§ EXERCISE BRIEF: Your answer must be a word-for-word copy of the data.

━━ SUPPLIED MATERIAL ━━

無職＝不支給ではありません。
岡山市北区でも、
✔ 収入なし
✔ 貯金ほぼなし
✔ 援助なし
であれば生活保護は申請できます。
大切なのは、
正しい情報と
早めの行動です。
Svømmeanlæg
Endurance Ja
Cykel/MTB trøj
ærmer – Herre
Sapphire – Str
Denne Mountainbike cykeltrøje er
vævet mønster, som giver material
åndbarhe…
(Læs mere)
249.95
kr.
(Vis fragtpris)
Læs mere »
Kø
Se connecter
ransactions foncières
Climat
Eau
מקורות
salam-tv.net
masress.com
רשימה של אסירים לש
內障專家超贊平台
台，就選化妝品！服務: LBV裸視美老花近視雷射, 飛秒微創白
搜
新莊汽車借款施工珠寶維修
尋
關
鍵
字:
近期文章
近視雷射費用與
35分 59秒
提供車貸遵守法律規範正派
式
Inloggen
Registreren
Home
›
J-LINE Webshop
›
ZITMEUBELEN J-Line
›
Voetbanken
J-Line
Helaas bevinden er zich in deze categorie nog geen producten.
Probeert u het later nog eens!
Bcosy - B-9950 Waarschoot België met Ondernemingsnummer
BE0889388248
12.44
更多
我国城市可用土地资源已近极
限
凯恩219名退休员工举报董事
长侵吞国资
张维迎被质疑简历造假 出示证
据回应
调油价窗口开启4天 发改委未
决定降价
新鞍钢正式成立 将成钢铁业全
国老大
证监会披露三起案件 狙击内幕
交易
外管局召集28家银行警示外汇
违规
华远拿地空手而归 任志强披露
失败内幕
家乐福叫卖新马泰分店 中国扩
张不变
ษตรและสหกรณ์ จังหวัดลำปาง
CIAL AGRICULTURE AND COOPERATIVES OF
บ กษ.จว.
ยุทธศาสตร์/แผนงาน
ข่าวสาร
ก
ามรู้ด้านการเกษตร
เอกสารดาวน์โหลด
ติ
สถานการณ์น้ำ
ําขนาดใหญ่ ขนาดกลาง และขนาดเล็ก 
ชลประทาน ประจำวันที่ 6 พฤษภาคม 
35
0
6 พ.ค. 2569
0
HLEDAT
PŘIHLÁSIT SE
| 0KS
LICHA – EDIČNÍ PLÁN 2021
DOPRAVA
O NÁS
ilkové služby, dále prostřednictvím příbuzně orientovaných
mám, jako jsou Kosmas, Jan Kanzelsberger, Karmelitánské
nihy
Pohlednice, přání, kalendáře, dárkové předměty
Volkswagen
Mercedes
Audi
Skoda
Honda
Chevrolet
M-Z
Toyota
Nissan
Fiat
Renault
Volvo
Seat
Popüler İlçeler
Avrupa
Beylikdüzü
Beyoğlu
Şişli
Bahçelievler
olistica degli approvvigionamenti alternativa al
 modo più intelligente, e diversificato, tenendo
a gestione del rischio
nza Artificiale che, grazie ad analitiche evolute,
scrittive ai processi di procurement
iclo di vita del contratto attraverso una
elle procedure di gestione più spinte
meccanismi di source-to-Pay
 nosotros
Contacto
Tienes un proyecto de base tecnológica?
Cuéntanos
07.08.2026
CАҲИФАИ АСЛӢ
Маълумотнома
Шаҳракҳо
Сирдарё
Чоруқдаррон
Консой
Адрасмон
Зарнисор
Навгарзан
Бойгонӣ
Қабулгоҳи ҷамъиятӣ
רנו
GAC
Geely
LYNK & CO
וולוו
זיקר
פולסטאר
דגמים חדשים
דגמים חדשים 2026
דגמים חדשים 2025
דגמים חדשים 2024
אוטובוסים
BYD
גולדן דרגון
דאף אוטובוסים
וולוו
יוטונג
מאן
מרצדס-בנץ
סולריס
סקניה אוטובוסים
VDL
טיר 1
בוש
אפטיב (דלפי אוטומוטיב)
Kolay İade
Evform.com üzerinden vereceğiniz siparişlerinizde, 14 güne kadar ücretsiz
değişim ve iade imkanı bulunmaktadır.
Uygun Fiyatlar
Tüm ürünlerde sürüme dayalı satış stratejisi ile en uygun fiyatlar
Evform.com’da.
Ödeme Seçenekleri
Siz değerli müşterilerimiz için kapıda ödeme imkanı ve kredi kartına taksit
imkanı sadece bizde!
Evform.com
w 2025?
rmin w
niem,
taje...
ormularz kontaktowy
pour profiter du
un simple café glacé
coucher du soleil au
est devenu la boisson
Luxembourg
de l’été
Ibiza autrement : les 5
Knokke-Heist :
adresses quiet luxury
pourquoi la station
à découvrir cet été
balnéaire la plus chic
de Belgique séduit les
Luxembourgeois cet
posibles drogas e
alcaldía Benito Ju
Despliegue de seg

━━━

§ RESULT FOR THIS TASK:
無職＝不支給ではありません。
岡山市北区でも、
✔ 収入なし
✔ 貯金ほぼなし
✔ 援助なし
であれば生活保護は申請できます。
大切なのは、
正しい情報と
早めの行動です。
Svømmeanlæg
Endurance Ja
Cykel/MTB trøj
ærmer – Herre
Sapphire – Str
Denne Mountainbike cykeltrøje er
vævet mønster, som giver material
åndbarhe…
(Læs mere)
249.95
kr.
(Vis fragtpris)
Læs mere »
Kø
Se connecter
ransactions foncières
Climat
Eau
מקורות
salam-tv.net
masress.com
רשימה של אסירים לש
內障專家超贊平台
台，就選化妝品！服務: LBV裸視美老花近視雷射, 飛秒微創白
搜
新莊汽車借款施工珠寶維修
尋
關
鍵
字:
近期文章
近視雷射費用與
35分 59秒
提供車貸遵守法律規範正派
式
Inloggen
Registreren
Home
›
J-LINE Webshop
›
ZITMEUBELEN J-Line
›
Voetbanken
J-Line
Helaas bevinden er zich in deze categorie nog geen producten.
Probeert u het later nog eens!
Bcosy - B-9950 Waarschoot België met Ondernemingsnummer
BE0889388248
12.44
更多
我国城市可用土地资源已近极
限
凯恩219名退休员工举报董事
长侵吞国资
张维迎被质疑简历造假 出示证
据回应
调油价窗口开启4天 发改委未
决定降价
新鞍钢正式成立 将成钢铁业全
国老大
证监会披露三起案件 狙击内幕
交易
外管局召集28家银行警示外汇
违规
华远拿地空手而归 任志强披露
失败内幕
家乐福叫卖新马泰分店 中国扩
张不变
ษตรและสหกรณ์ จังหวัดลำปาง
CIAL AGRICULTURE AND COOPERATIVES OF
บ กษ.จว.
ยุทธศาสตร์/แผนงาน
ข่าวสาร
ก
ามรู้ด้านการเกษตร
เอกสารดาวน์โหลด
ติ
สถานการณ์น้ำ
ําขนาดใหญ่ ขนาดกลาง และขนาดเล็ก 
ชลประทาน ประจำวันที่ 6 พฤษภาคม 
35
0
6 พ.ค. 2569
0
HLEDAT
PŘIHLÁSIT SE
| 0KS
LICHA – EDIČNÍ PLÁN 2021
DOPRAVA
O NÁS
ilkové služby, dále prostřednictvím příbuzně orientovaných
mám, jako jsou Kosmas, Jan Kanzelsberger, Karmelitánské
nihy
Pohlednice, přání, kalendáře, dárkové předměty
Volkswagen
Mercedes
Audi
Skoda
Honda
Chevrolet
M-Z
Toyota
Nissan
Fiat
Renault
Volvo
Seat
Popüler İlçeler
Avrupa
Beylikdüzü
Beyoğlu
Şişli
Bahçelievler
olistica degli approvvigionamenti alternativa al
 modo più intelligente, e diversificato, tenendo
a gestione del rischio
nza Artificiale che, grazie ad analitiche evolute,
scrittive ai processi di procurement
iclo di vita del contratto attraverso una
elle procedure di gestione più spinte
meccanismi di source-to-Pay
 nosotros
Contacto
Tienes un proyecto de base tecnológica?
Cuéntanos
07.08.2026
CАҲИФАИ АСЛӢ
Маълумотнома
Шаҳракҳо
Сирдарё
Чоруқдаррон
Консой
Адрасмон
Зарнисор
Навгарзан
Бойгонӣ
Қабулгоҳи ҷамъиятӣ
רנו
GAC
Geely
LYNK & CO
וולוו
זיקר
פולסטאר
דגמים חדשים
דגמים חדשים 2026
דגמים חדשים 2025
דגמים חדשים 2024
אוטובוסים
BYD
גולדן דרגון
דאף אוטובוסים
וולוו
יוטונג
מאן
מרצדס-בנץ
סולריס
סקניה אוטובוסים
VDL
טיר 1
בוש
אפטיב (דלפי אוטומוטיב)
Kolay İade
Evform.com üzerinden vereceğiniz siparişlerinizde, 14 güne kadar ücretsiz
değişim ve iade imkanı bulunmaktadır.
Uygun Fiyatlar
Tüm ürünlerde sürüme dayalı satış stratejisi ile en uygun fiyatlar
Evform.com’da.
Ödeme Seçenekleri
Siz değerli müşterilerimiz için kapıda ödeme imkanı ve kredi kartına taksit
imkanı sadece bizde!
Evform.com
w 2025?
rmin w
niem,
taje...
ormularz kontaktowy
pour profiter du
un simple café glacé
coucher du soleil au
est devenu la boisson
Luxembourg
de l’été
Ibiza autrement : les 5
Knokke-Heist :
adresses quiet luxury
pourquoi la station
à découvrir cet été
balnéaire la plus chic
de Belgique séduit les
Luxembourgeois cet
posibles drogas e
alcaldía Benito Ju
Despliegue de seg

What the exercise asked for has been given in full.